• [Page-level text extractions]
──────────
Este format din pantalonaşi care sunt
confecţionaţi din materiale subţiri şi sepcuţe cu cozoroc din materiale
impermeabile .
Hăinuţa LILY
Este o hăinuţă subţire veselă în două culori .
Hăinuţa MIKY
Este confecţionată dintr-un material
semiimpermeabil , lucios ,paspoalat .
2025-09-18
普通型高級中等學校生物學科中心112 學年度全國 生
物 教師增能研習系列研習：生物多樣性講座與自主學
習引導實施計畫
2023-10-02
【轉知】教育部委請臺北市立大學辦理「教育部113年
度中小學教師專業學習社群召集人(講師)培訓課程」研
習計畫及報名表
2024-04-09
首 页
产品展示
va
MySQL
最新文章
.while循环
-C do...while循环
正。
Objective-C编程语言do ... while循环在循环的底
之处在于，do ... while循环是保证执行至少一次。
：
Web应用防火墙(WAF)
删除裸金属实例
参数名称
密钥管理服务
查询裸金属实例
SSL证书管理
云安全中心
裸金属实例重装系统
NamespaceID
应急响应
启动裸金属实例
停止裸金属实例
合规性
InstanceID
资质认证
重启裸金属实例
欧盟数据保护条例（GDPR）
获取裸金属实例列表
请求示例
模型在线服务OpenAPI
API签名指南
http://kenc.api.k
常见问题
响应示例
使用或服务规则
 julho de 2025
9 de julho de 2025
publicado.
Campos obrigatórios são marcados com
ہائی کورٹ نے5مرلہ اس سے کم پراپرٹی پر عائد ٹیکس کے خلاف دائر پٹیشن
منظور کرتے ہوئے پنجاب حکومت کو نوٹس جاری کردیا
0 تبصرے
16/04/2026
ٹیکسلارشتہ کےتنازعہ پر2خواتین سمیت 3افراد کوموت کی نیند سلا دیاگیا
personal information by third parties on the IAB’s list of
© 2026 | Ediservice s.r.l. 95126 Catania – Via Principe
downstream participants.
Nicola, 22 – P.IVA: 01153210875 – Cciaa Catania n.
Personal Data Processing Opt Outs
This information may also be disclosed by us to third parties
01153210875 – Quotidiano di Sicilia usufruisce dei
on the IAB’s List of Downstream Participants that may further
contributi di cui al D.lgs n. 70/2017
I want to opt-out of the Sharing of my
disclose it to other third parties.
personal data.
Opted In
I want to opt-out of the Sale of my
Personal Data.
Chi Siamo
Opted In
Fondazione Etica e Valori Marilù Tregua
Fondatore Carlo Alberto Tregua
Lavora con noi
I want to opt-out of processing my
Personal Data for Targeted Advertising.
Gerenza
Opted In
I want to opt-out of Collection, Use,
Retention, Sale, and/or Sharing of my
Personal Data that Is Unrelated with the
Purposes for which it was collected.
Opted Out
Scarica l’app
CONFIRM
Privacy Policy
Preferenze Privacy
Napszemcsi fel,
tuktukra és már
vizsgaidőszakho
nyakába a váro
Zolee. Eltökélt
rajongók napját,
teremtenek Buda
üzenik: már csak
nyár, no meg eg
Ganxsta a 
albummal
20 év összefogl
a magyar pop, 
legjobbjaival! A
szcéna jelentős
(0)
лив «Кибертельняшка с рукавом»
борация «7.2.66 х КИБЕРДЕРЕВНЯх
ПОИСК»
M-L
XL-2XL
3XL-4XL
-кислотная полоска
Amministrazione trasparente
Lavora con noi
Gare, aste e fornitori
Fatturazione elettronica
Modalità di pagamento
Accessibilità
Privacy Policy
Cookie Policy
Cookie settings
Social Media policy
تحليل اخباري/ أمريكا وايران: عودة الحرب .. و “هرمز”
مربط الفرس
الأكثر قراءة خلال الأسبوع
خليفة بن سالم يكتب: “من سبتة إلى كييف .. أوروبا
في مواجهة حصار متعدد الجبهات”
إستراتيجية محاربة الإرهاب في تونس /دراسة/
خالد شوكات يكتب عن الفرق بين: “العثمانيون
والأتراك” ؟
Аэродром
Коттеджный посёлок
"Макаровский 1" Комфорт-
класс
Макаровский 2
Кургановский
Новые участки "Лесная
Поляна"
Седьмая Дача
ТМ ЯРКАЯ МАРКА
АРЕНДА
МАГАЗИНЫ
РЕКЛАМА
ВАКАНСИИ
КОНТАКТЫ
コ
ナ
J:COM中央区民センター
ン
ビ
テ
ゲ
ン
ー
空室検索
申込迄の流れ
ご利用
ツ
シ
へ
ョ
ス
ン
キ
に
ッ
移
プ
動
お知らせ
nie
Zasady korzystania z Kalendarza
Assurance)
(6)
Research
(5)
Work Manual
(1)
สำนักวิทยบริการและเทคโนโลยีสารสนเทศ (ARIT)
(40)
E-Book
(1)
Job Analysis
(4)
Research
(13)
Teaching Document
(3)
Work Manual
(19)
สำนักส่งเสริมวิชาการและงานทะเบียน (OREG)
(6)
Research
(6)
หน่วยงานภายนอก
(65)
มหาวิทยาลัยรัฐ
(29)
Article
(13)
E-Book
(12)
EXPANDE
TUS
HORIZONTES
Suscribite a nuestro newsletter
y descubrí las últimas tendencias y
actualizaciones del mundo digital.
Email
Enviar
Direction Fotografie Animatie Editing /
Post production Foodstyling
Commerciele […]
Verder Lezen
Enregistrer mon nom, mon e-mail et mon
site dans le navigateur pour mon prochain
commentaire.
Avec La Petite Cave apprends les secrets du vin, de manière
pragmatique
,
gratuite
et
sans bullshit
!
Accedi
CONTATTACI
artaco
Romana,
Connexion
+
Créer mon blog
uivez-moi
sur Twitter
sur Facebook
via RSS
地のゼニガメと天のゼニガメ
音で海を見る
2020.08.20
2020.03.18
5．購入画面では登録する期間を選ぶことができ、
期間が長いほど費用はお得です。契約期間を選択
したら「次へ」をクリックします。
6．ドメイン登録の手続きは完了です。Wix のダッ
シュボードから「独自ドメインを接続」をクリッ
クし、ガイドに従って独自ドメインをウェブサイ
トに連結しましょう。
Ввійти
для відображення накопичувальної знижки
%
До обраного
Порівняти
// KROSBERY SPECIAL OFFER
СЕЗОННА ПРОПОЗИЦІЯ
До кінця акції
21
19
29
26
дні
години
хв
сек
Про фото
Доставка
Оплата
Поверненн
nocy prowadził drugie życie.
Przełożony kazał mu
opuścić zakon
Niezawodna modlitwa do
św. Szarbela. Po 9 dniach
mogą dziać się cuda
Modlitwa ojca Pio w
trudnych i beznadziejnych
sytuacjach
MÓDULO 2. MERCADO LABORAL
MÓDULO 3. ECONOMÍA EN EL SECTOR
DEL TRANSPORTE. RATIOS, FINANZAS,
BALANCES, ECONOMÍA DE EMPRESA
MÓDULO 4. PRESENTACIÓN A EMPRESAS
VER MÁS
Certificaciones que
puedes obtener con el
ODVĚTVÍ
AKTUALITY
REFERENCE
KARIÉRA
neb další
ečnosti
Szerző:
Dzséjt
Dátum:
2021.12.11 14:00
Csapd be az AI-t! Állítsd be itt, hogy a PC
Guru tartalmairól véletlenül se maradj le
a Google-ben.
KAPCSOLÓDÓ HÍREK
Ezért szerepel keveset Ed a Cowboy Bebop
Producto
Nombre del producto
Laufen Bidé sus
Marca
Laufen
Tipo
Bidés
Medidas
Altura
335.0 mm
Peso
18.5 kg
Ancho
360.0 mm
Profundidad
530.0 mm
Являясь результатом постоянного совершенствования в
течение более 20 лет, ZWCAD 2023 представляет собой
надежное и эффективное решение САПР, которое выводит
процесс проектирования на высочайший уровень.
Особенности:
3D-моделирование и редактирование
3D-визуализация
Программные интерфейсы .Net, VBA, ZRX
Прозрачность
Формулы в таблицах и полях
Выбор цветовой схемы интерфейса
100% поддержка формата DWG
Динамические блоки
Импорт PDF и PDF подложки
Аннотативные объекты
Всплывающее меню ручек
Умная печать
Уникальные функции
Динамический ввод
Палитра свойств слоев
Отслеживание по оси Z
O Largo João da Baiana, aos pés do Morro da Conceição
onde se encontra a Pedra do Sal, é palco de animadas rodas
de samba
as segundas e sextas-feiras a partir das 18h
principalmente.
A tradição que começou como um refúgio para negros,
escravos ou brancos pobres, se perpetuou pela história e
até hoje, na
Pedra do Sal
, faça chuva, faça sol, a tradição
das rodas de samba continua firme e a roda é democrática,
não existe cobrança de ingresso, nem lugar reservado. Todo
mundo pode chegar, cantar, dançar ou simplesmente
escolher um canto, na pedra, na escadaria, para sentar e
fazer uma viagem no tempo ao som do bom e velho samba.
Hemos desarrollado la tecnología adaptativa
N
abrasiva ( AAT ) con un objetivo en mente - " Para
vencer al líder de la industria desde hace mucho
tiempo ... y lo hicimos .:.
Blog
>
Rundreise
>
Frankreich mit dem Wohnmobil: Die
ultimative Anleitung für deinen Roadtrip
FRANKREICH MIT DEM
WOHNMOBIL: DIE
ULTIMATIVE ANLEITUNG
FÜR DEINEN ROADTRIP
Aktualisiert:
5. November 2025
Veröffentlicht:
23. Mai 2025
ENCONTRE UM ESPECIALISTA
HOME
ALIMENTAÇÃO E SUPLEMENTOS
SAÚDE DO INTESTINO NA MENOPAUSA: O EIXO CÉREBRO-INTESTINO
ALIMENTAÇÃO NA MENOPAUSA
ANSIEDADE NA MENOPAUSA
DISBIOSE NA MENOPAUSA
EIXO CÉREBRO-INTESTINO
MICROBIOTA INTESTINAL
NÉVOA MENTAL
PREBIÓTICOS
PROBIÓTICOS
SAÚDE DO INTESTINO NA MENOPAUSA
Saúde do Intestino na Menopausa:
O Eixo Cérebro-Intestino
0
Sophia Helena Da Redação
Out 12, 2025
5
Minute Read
──────────
• [WHAT THE TASK REQUIRES] From the entries, copy every line in which the word "information" occurs.

• [OUTPUT OF THE EXERCISE]
personal information by third parties on the IAB’s list of
This information may also be disclosed by us to third parties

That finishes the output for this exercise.